A low-angle, handheld medium-close shot tracking a rugged caveman walking through tall, swaying grass. He is backlit by the setting sun, creating a rim-light effect on his furs. The camera whips rapidly downwards, tracking past the caveman's hairy legs. The frame fills with a motion-blurred close-up of the rushing green grass texture. The camera whips rapidly upwards from the grass, revealing the bronze greaves (shin armor) and red tunic of a Spartan. It continues tilting up to a medium-close shot of a Spartan soldier. The camera whips rapidly downwards, tracking past the Spartan's large round shield and legs. The frame fills with a motion-blurred close-up of the green grass texture. The camera whips rapidly upwards from the grass, revealing the metal-shod hooves of a horse. The camera tracks a majestic medieval knight in shining plate armor riding the horse through the grass.

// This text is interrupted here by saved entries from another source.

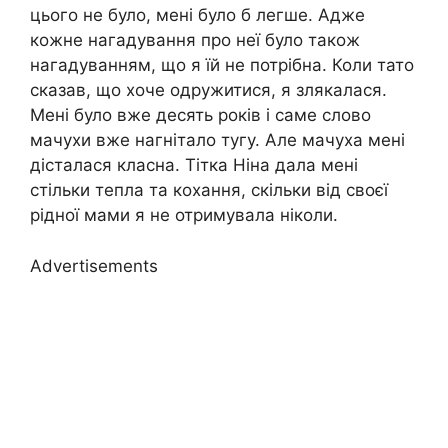
цього не було, мені було б легше. Адже
кожне нагадування про неї було також
нагадуванням, що я їй не потрібна. Коли тато
сказав, що хоче одружитися, я злякалася.
Мені було вже десять років і саме слово
мачухи вже нагнітало тугу. Але мачуха мені
дісталася класна. Тітка Ніна дала мені
стільки тепла та кохання, скільки від своєї
рідної мами я не отримувала ніколи.
Advertisements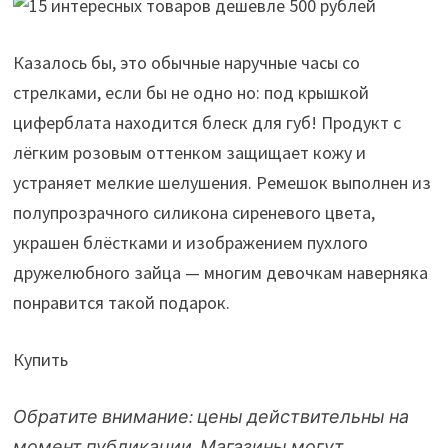
Казалось бы, это обычные наручные часы со
стрелками, если бы не одно но: под крышкой
циферблата находится блеск для губ! Продукт с
лёгким розовым оттенком защищает кожу и
устраняет мелкие шелушения. Ремешок выполнен из
полупрозрачного силикона сиреневого цвета,
украшен блёстками и изображением пухлого
дружелюбного зайца — многим девочкам наверняка
понравится такой подарок.
Купить
Обратите внимание: цены действительны на
момент публикации. Магазины могут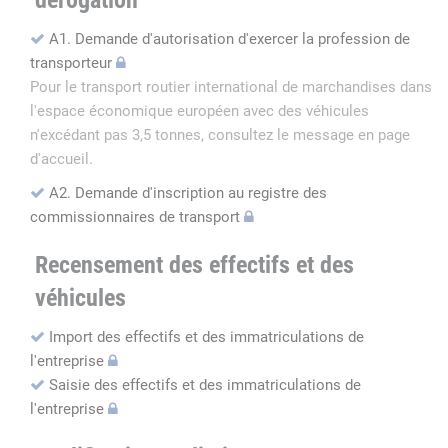
dérogation
A1. Demande d'autorisation d'exercer la profession de
transporteur
Pour le transport routier international de marchandises dans
l'espace économique européen avec des véhicules
n'excédant pas 3,5 tonnes, consultez le message en page
d'accueil.
A2. Demande d'inscription au registre des
commissionnaires de transport
Recensement des effectifs et des
véhicules
Import des effectifs et des immatriculations de
l'entreprise
Saisie des effectifs et des immatriculations de
l'entreprise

Prompt: A handheld, front-facing, selfie perspective of a man filming himself at arm’s length, as if he is vlogging. The framing feels intimate and direct, with the camera clearly handheld. The man looks directly into the lens, centered in frame, standing on a busy street in Hong Kong. Neon signs glow behind him, skyscrapers loom overhead, and crowds move in the background. The lighting is vibrant and urban, while the man remains centered and continues looking directly into the camera. The man raises his hand toward the camera. His palm moves closer until his hand completely fills the frame and covers the camera, smoothly blocking the lens and cutting off the scene. The hand pulls away from the lens, revealing the man in the same framing but now is filming himself in the grand canyons. The lighting is dramatic, with strong contrasts.

Prompt: A single continuous cinematic shot inside a cozy child's bedroom during the daytime. Warm sunlight streams through the window, toys and books are scattered around the room, and the atmosphere feels lively, playful, and realistic. A young boy is playing in his room. A young boy is lying flat on his bed in the middle of his room, staring up at the ceiling. After a brief moment, he rolls over, pushes himself up, stands on the mattress, and starts jumping on the bed. He bounces up and down repeatedly with excitement, his hair and clothes moving naturally with each jump, while the bed sheets ripple beneath him. The boy then runs toward a pile of toys near the corner of the room, grabs a toy airplane, and pretends to fly it through the air while making playful swooping motions with his arm. He races in a circle around the room.